3) L’orda di studenti

Sonnambuli, concentrati sul compito di greco, sull’interrogazione di fisica o su come saltare la scuola senza essere beccati, non solo non hanno intenzione di farvi sedere: la maggior parte delle volte cercano proprio di non farvi salire.

Fior fiori di scienziati hanno a lungo cercato il modo per divulgare il concetto per cui “se tu rimani impalato sulla porta io non posso entrare, scendi un attimo, fammi passare e poi risali”.

Perle ai porci, energie sprecate, datemi retta. L’unica speranza che avete è di trovare una spranga e di cominciare a colpire alla cieca, o eventualmente di rinunciare e prendere la prossima metro.

4) La Vecchietta

La nemesi numero uno del viaggiatore metropolitano, il mostro finale di un videogioco che si snoda in ventisette livelli da Battistini ad Anagnina e viceversa, ti mostra adorabile la sua dentiera nuova di zecca – o in alternativa la sua scacchiera fatta di placche d’oro e spazi vuoti – e aspetta che tu cada nella sua trappola. Non appena ti vede vacillare al pensiero di cederle la seduta, lei ti spintona con una forza che dio solo sa da dove l’ha presa e si siede al posto che tu eri sicuro di occupare fino a pochi istanti prima.
 Dopodiché ti guarda con aria impunita, sospira e poi inizia a parlare da sola, proferendo spiegazioni che nessuno le ha richiesto:

“Ah, che deve fare una povera vecchia per andare a fare la spesa!” (Andarci a piedi sotto casa, per esempio?)
“Ah, ’sti giovani di oggi! Nessuno che ti ceda il posto…” (Ma chi te l’ha detto? Bastava chiedere, non c’era bisogno di infliggere ferite multiple, che cazzo!)
“Ah, piove, governo ladro!” (Pure! Ma non ci provare con la storia della mezza stagione, ché ti metto una mano al collo e comincio a stringere, come minimo.)

5) Il posto libero

È lui il nemico più grande: l’obiettivo da raggiungere a un passo dal suo raggiungimento.

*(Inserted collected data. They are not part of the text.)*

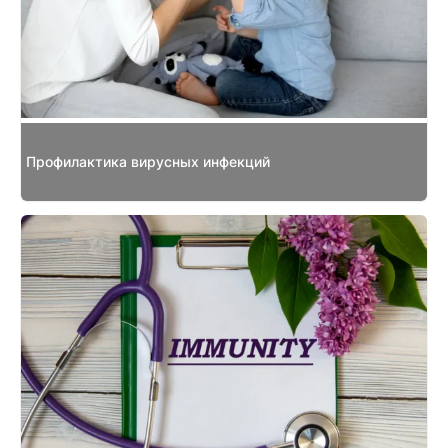
Профилактика вирусных инфекций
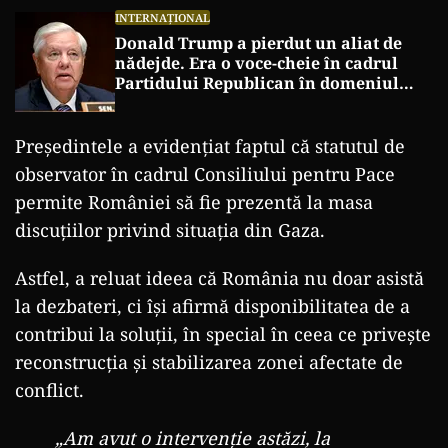
INTERNAȚIONAL
Donald Trump a pierdut un aliat de
nădejde. Era o voce-cheie în cadrul
Partidului Republican în domeniul
apărării și al afacerilor internaționale
Președintele a evidențiat faptul că statutul de
observator în cadrul Consiliului pentru Pace
permite României să fie prezentă la masa
discuțiilor privind situația din Gaza.
Astfel, a reluat ideea că România nu doar asistă
la dezbateri, ci își afirmă disponibilitatea de a
contribui la soluții, în special în ceea ce privește
reconstrucția și stabilizarea zonei afectate de
conflict.
„Am avut o intervenție astăzi, la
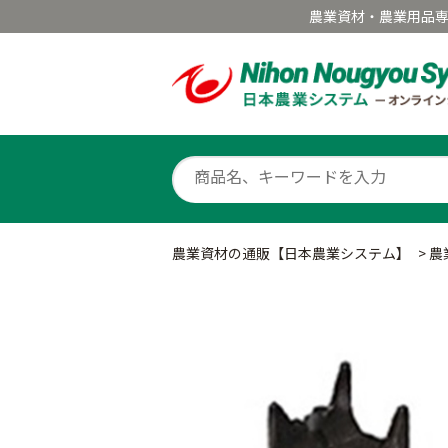
農業資材・農業用品
農業資材の通販【日本農業システム】
>
農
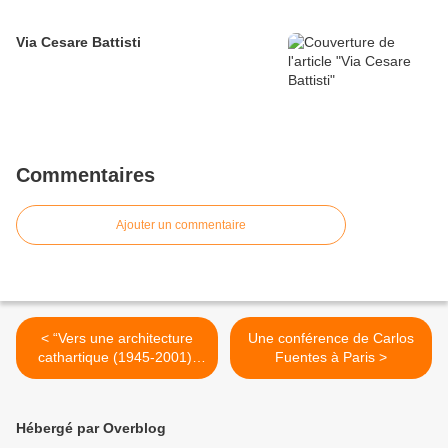
Via Cesare Battisti
Commentaires
Ajouter un commentaire
< “Vers une architecture
Une conférence de Carlos
cathartique (1945-2001)”
Fuentes à Paris >
d’Emmanuel Rubio
Hébergé par Overblog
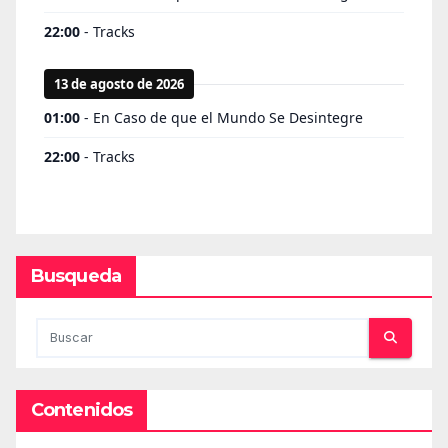
Busqueda
Contenidos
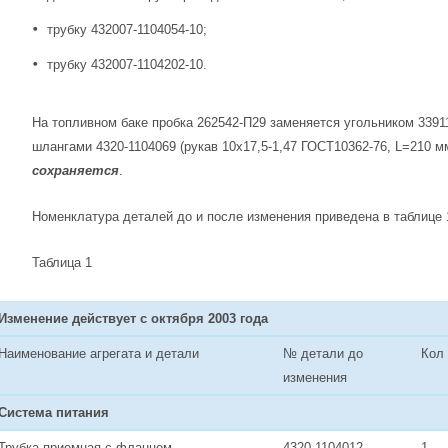
трубку 432007-1104054-10;
трубку 432007-1104202-10.
На топливном баке пробка 262542-П29 заменяется угольником 3391
шлангами 4320-1104069 (рукав 10х17,5-1,47 ГОСТ10362-76, L=210 м
сохраняется
.
Номенклатура деталей до и после изменения приведена в таблице 1 
Таблица 1
Изменение действует с октября 2003 года
Наименование агрегата и детали
№ детали до
Кол
изменения
Система питания
Трубка приемная с фланцем
4320-1104012
1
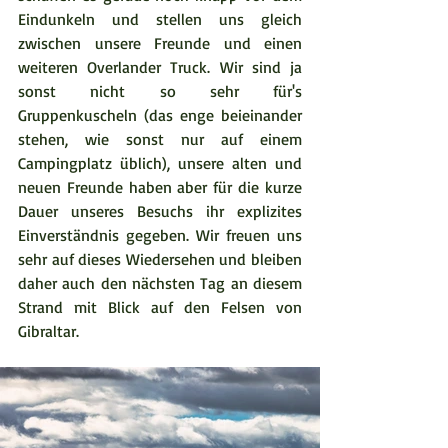
Eindunkeln und stellen uns gleich 
zwischen unsere Freunde und einen 
weiteren Overlander Truck. Wir sind ja 
sonst nicht so sehr für's 
Gruppenkuscheln (das enge beieinander 
stehen, wie sonst nur auf einem 
Campingplatz üblich), unsere alten und 
neuen Freunde haben aber für die kurze 
Dauer unseres Besuchs ihr explizites 
Einverständnis gegeben. Wir freuen uns 
sehr auf dieses Wiedersehen und bleiben 
daher auch den nächsten Tag an diesem 
Strand mit Blick auf den Felsen von 
Gibraltar.  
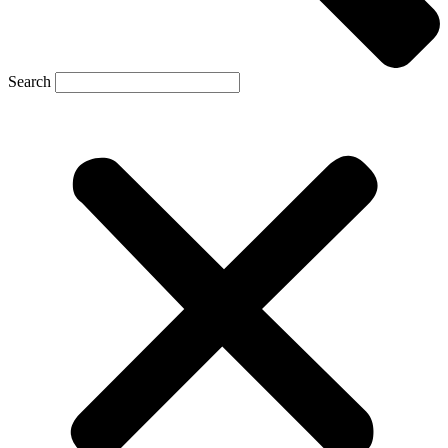
Search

Nikefobia, la chiamano i commentatori sportivi, intendendo quel cagotto mediorientale a fischio che ti coglie proprio un attimo prima di tagliare il traguardo e che ti impedisce di finire la corsa. Potreste distrarvi sul più bello, potreste voler cedere il posto a qualcun altro, potreste pensare: “Vabbè, ma tanto siamo quasi arrivati…”.

Ecco. No, per favore! Per sconfiggere queste pericolose tentazioni, a voi la ricetta definitiva.

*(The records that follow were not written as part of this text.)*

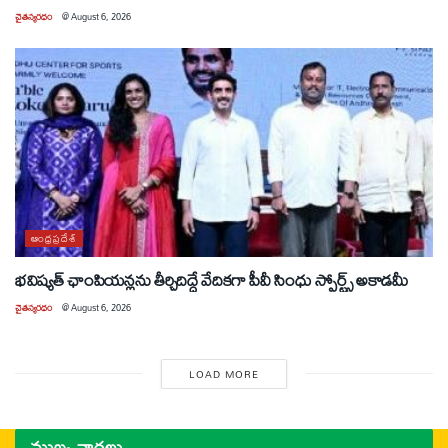
చైతన్యరధం
@
August 6, 2026
ఆంధ్రప్రదేశ్
భవిష్యత్ ఛాంపియన్లను తీర్చిదిద్దే వేదికగా పీవీ సింధు స్పోర్ట్స్ అకాడమీ
చైతన్యరధం
@
August 6, 2026
LOAD MORE
ముఖ్య వార్తలు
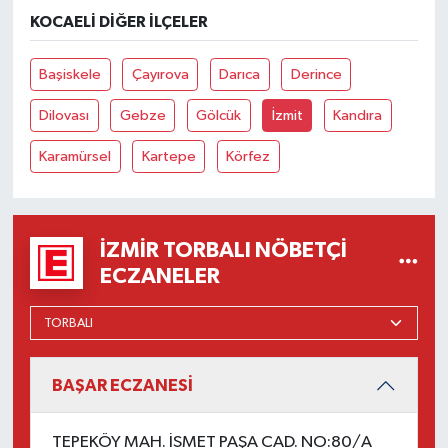
KOCAELI DIĞER İLÇELER
Başiskele
Çayırova
Darıca
Derince
Dilovası
Gebze
Gölcük
İzmit
Kandıra
Karamürsel
Kartepe
Körfez
İZMIR TORBALI NÖBETÇI
ECZANELER
BAŞAR ECZANESİ
TEPEKÖY MAH. İSMET PAŞA CAD. NO:80/A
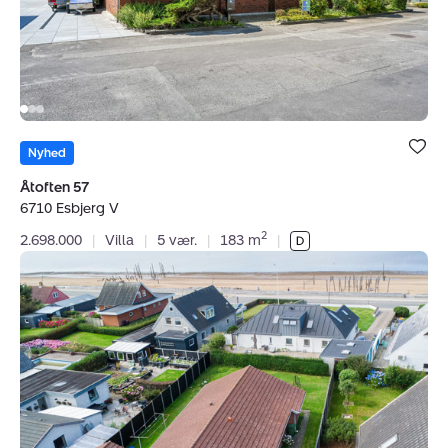
Bolig er ge
under dine
Nyhed
favoritter.
Åtoften 57
6710 Esbjerg V
2
2.698.000
|
Villa
|
5 vær.
|
183 m
|
Villa:
Vestervænget
12,
Hjerting,
6710
Esbjerg
V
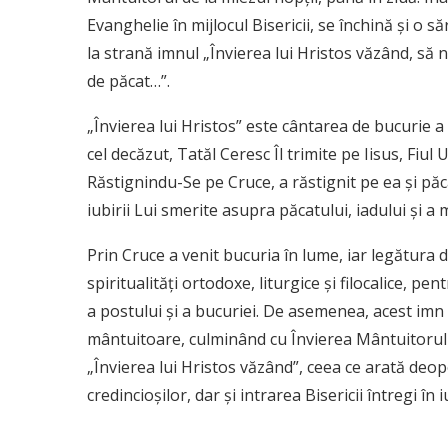
Evanghelie în mijlocul Bisericii, se închină şi o s
la strană imnul „Învierea lui Hristos văzând, să
de păcat…”.
„Învierea lui Hristos” este cântarea de bucurie 
cel decăzut, Tatăl Ceresc Îl trimite pe Iisus, Fiul
Răstignindu-Se pe Cruce, a răstignit pe ea şi păc
iubirii Lui smerite asupra păcatului, iadului şi a m
Prin Cruce a venit bucuria în lume, iar legătura 
spiritualităţi ortodoxe, liturgice şi filocalice, pe
a postului şi a bucuriei. De asemenea, acest imn
mântuitoare, culminând cu Învierea Mântuitorului d
„Învierea lui Hristos văzând”, ceea ce arată deopot
credincioşilor, dar şi intrarea Bisericii întregi în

Mentre il convoglio si ferma, iniziate a scrutare dai finestrini chi potrebbe essere più vicino alla propria fermata: chi non sta leggendo, chi non ha il cellulare in mano, chi traffica per radunare i propri effetti personali. All’apertura delle porte, insinuatevi fra la folla come un grissino nel tonno Rio Mare e piantatevi con fare volitivo davanti alla vittima designata.

Non appena il soggetto si alza, avvitatevi al suo corpo come un fusillo Barilla per far sì che, mentre costui solleva le sue natiche dal sedile arancione, le vostre siano già pronte a scivolarci sopra.

Se passano pochi secondi dal primo contatto fisico, il posto viene conquistato senza ombra di dubbio. Se non si è rapidi a sufficienza, si rischia di perdere.

E, in quel caso, non vi rimane che l’insulto libero, la rosicata frustrante o la speranza che a Termini qualcun altro scenda. Ma se quella è l’ultima carta che avete in mano, allora il consiglio è di giocare il jolly: giù di botte!

(E ricordatevi: la prima regola del Fight club è non parlare del Fight Club… quindi, detto questo, passo e chiudo).